Activity: Reproduce the entries word for word, and omit any picture you find in them.
━━━━━━━━━━━━━━━━
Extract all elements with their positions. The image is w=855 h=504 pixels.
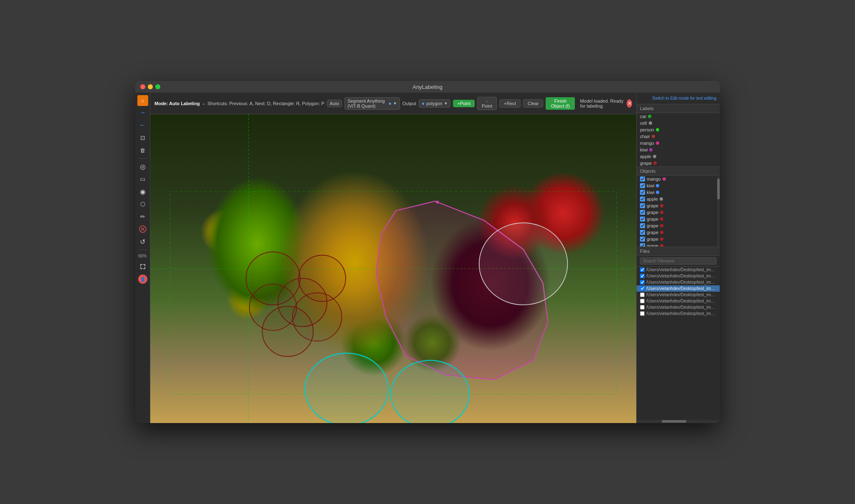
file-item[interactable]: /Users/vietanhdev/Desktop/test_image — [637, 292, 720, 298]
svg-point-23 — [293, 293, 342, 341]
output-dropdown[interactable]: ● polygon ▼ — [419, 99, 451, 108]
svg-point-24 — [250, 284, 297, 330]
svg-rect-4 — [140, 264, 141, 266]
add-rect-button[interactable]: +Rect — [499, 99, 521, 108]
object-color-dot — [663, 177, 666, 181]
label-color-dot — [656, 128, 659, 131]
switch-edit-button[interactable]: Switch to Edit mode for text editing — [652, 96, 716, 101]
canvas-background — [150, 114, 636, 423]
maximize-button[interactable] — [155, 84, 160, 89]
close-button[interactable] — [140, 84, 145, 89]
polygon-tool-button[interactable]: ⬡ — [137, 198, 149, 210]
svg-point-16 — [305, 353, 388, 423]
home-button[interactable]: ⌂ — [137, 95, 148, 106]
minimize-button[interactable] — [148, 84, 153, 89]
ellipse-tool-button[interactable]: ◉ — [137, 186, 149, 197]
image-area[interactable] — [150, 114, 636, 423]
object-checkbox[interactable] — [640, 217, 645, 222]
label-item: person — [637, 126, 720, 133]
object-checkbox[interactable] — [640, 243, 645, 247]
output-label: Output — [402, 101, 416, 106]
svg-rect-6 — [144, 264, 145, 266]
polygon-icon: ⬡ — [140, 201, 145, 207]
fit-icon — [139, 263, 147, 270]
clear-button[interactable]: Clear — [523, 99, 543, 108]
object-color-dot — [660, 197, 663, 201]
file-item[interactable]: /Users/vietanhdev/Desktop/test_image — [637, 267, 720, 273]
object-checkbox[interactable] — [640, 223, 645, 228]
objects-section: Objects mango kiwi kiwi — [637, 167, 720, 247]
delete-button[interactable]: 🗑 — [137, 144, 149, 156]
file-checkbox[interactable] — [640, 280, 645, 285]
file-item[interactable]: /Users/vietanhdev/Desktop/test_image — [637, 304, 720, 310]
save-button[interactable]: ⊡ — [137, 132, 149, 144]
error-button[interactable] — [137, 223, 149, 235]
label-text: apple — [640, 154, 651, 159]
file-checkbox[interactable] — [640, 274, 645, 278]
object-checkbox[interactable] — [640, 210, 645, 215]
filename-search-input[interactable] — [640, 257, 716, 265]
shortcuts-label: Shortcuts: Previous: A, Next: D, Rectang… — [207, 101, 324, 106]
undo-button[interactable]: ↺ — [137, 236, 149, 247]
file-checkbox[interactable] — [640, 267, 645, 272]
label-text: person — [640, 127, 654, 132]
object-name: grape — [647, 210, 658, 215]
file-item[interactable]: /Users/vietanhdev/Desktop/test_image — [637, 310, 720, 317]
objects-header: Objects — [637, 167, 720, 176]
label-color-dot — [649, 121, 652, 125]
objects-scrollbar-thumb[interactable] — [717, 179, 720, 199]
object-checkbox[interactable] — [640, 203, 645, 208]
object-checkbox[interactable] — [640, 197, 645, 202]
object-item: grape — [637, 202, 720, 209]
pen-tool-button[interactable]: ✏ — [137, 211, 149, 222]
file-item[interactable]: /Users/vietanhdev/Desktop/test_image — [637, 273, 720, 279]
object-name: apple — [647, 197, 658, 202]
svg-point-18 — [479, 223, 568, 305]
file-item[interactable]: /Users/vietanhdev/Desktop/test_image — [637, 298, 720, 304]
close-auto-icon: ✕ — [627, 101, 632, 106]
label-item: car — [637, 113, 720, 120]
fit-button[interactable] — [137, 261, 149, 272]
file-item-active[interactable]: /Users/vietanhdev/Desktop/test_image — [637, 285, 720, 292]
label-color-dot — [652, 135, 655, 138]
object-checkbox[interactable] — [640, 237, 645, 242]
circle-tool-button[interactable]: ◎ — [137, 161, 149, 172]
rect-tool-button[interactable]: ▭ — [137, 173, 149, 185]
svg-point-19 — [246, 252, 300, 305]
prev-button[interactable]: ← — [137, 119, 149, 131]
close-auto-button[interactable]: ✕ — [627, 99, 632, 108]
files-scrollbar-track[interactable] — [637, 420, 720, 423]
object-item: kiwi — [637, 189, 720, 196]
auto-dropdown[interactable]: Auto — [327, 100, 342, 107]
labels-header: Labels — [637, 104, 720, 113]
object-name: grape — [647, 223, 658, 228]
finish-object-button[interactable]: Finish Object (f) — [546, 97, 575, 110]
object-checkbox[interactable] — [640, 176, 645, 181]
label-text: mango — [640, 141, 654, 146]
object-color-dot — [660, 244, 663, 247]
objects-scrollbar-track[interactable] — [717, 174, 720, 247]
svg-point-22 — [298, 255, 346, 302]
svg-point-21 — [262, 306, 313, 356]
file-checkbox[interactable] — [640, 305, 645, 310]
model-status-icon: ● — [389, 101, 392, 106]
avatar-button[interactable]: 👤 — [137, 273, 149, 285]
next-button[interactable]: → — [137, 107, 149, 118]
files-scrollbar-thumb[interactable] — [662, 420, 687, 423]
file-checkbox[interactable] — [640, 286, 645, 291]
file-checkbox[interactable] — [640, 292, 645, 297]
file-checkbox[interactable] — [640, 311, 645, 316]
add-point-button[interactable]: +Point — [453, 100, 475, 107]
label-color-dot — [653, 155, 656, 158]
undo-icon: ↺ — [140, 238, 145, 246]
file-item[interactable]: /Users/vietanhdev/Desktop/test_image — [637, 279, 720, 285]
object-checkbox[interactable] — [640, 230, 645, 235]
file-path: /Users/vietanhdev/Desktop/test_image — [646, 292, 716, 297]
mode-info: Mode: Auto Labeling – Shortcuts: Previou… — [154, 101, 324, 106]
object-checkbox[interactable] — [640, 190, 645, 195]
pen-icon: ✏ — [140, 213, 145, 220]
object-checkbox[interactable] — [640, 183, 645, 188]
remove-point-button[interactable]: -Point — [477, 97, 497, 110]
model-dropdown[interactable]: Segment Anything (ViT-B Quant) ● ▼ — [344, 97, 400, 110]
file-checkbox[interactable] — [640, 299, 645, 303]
━━━━━━━━━━━━━━━━
Exercise answer:
Extract all elements with their positions. The image is w=855 h=504 pixels.
file-item[interactable]: /Users/vietanhdev/Desktop/test_image — [637, 292, 720, 298]
svg-point-23 — [293, 293, 342, 341]
output-dropdown[interactable]: ● polygon ▼ — [419, 99, 451, 108]
svg-point-24 — [250, 284, 297, 330]
svg-rect-4 — [140, 264, 141, 266]
add-rect-button[interactable]: +Rect — [499, 99, 521, 108]
object-color-dot — [663, 177, 666, 181]
label-color-dot — [656, 128, 659, 131]
switch-edit-button[interactable]: Switch to Edit mode for text editing — [652, 96, 716, 101]
canvas-background — [150, 114, 636, 423]
maximize-button[interactable] — [155, 84, 160, 89]
close-button[interactable] — [140, 84, 145, 89]
polygon-tool-button[interactable]: ⬡ — [137, 198, 149, 210]
svg-point-16 — [305, 353, 388, 423]
home-button[interactable]: ⌂ — [137, 95, 148, 106]
minimize-button[interactable] — [148, 84, 153, 89]
ellipse-tool-button[interactable]: ◉ — [137, 186, 149, 197]
image-area[interactable] — [150, 114, 636, 423]
object-checkbox[interactable] — [640, 217, 645, 222]
label-item: person — [637, 126, 720, 133]
object-checkbox[interactable] — [640, 243, 645, 247]
output-label: Output — [402, 101, 416, 106]
svg-rect-6 — [144, 264, 145, 266]
polygon-icon: ⬡ — [140, 201, 145, 207]
fit-icon — [139, 263, 147, 270]
clear-button[interactable]: Clear — [523, 99, 543, 108]
object-color-dot — [660, 197, 663, 201]
file-item[interactable]: /Users/vietanhdev/Desktop/test_image — [637, 267, 720, 273]
object-checkbox[interactable] — [640, 223, 645, 228]
objects-section: Objects mango kiwi kiwi — [637, 167, 720, 247]
delete-button[interactable]: 🗑 — [137, 144, 149, 156]
file-checkbox[interactable] — [640, 280, 645, 285]
file-item[interactable]: /Users/vietanhdev/Desktop/test_image — [637, 304, 720, 310]
save-button[interactable]: ⊡ — [137, 132, 149, 144]
error-button[interactable] — [137, 223, 149, 235]
label-text: apple — [640, 154, 651, 159]
file-checkbox[interactable] — [640, 274, 645, 278]
object-checkbox[interactable] — [640, 210, 645, 215]
filename-search-input[interactable] — [640, 257, 716, 265]
shortcuts-label: Shortcuts: Previous: A, Next: D, Rectang… — [207, 101, 324, 106]
undo-button[interactable]: ↺ — [137, 236, 149, 247]
file-checkbox[interactable] — [640, 267, 645, 272]
label-text: person — [640, 127, 654, 132]
object-name: grape — [647, 210, 658, 215]
file-item[interactable]: /Users/vietanhdev/Desktop/test_image — [637, 310, 720, 317]
objects-header: Objects — [637, 167, 720, 176]
label-color-dot — [649, 121, 652, 125]
objects-scrollbar-thumb[interactable] — [717, 179, 720, 199]
object-checkbox[interactable] — [640, 203, 645, 208]
object-checkbox[interactable] — [640, 197, 645, 202]
object-item: grape — [637, 202, 720, 209]
pen-tool-button[interactable]: ✏ — [137, 211, 149, 222]
file-item[interactable]: /Users/vietanhdev/Desktop/test_image — [637, 273, 720, 279]
object-name: apple — [647, 197, 658, 202]
svg-point-18 — [479, 223, 568, 305]
file-item[interactable]: /Users/vietanhdev/Desktop/test_image — [637, 298, 720, 304]
close-auto-icon: ✕ — [627, 101, 632, 106]
label-item: car — [637, 113, 720, 120]
fit-button[interactable] — [137, 261, 149, 272]
file-item-active[interactable]: /Users/vietanhdev/Desktop/test_image — [637, 285, 720, 292]
label-color-dot — [652, 135, 655, 138]
object-checkbox[interactable] — [640, 237, 645, 242]
circle-tool-button[interactable]: ◎ — [137, 161, 149, 172]
rect-tool-button[interactable]: ▭ — [137, 173, 149, 185]
svg-point-19 — [246, 252, 300, 305]
prev-button[interactable]: ← — [137, 119, 149, 131]
close-auto-button[interactable]: ✕ — [627, 99, 632, 108]
files-scrollbar-track[interactable] — [637, 420, 720, 423]
object-item: kiwi — [637, 189, 720, 196]
auto-dropdown[interactable]: Auto — [327, 100, 342, 107]
labels-header: Labels — [637, 104, 720, 113]
object-name: grape — [647, 223, 658, 228]
finish-object-button[interactable]: Finish Object (f) — [546, 97, 575, 110]
object-checkbox[interactable] — [640, 176, 645, 181]
label-text: mango — [640, 141, 654, 146]
object-color-dot — [660, 244, 663, 247]
objects-scrollbar-track[interactable] — [717, 174, 720, 247]
svg-point-22 — [298, 255, 346, 302]
svg-point-21 — [262, 306, 313, 356]
file-checkbox[interactable] — [640, 305, 645, 310]
model-status-icon: ● — [389, 101, 392, 106]
avatar-button[interactable]: 👤 — [137, 273, 149, 285]
next-button[interactable]: → — [137, 107, 149, 118]
files-scrollbar-thumb[interactable] — [662, 420, 687, 423]
file-checkbox[interactable] — [640, 286, 645, 291]
file-checkbox[interactable] — [640, 292, 645, 297]
file-checkbox[interactable] — [640, 311, 645, 316]
add-point-button[interactable]: +Point — [453, 100, 475, 107]
label-color-dot — [653, 155, 656, 158]
undo-icon: ↺ — [140, 238, 145, 246]
file-item[interactable]: /Users/vietanhdev/Desktop/test_image — [637, 279, 720, 285]
object-checkbox[interactable] — [640, 230, 645, 235]
file-path: /Users/vietanhdev/Desktop/test_image — [646, 292, 716, 297]
mode-info: Mode: Auto Labeling – Shortcuts: Previou… — [154, 101, 324, 106]
object-checkbox[interactable] — [640, 190, 645, 195]
pen-icon: ✏ — [140, 213, 145, 220]
object-checkbox[interactable] — [640, 183, 645, 188]
remove-point-button[interactable]: -Point — [477, 97, 497, 110]
model-dropdown[interactable]: Segment Anything (ViT-B Quant) ● ▼ — [344, 97, 400, 110]
file-checkbox[interactable] — [640, 299, 645, 303]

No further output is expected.